Losing a job, losing a loved one, or ending a relationship are all trying events for a person to go through. It is common for people to experience melancholy or grief in response to such circumstances. Those who have experienced loss frequently may label themselves as “depressed.”
But being depressed is not the same as being sad. The grieving process is normal, particular to each person, and shares some characteristics with depression. Depression and bereavement both have the potential to cause extreme sadness and withdrawal from daily activities. In addition, they differ in several key ways:
- When someone is grieving, unpleasant emotions frequently come in waves and are blended with pleasant recollections of the deceased. For the majority of two weeks during a major depressive episode, mood and/or interest (pleasure) are lowered.
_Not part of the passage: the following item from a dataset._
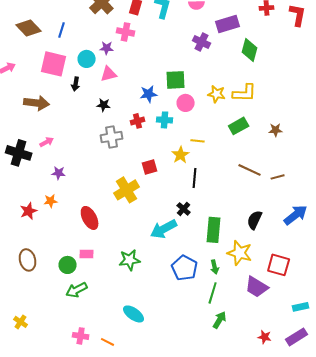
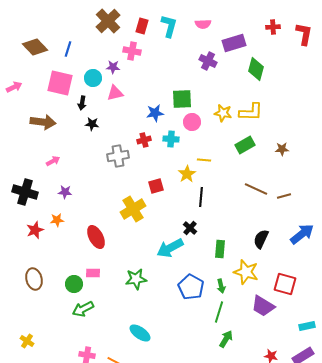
black star: (104, 105) -> (92, 124), moved
black cross: (19, 153) -> (25, 192), moved
green rectangle: (214, 230) -> (220, 249), size x0.7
- In grief, self-esteem is usually maintained. In major depression, feelings of worthlessness and self-loathing are common.
- When contemplating or fantasizing about “joining” the deceased loved one, ideas of death may come to mind. Because of feelings of worthlessness, deservingness, or inability to handle the pain of despair, thoughts of suicide are common in serious depression.
For some people, grief and depression can coexist. Losing a loved one, losing their job, becoming the victim of physical violence, or experiencing a significant tragedy can all cause despair. When depression co-exists with grief, the grief is more severe and lasts longer than grief alone.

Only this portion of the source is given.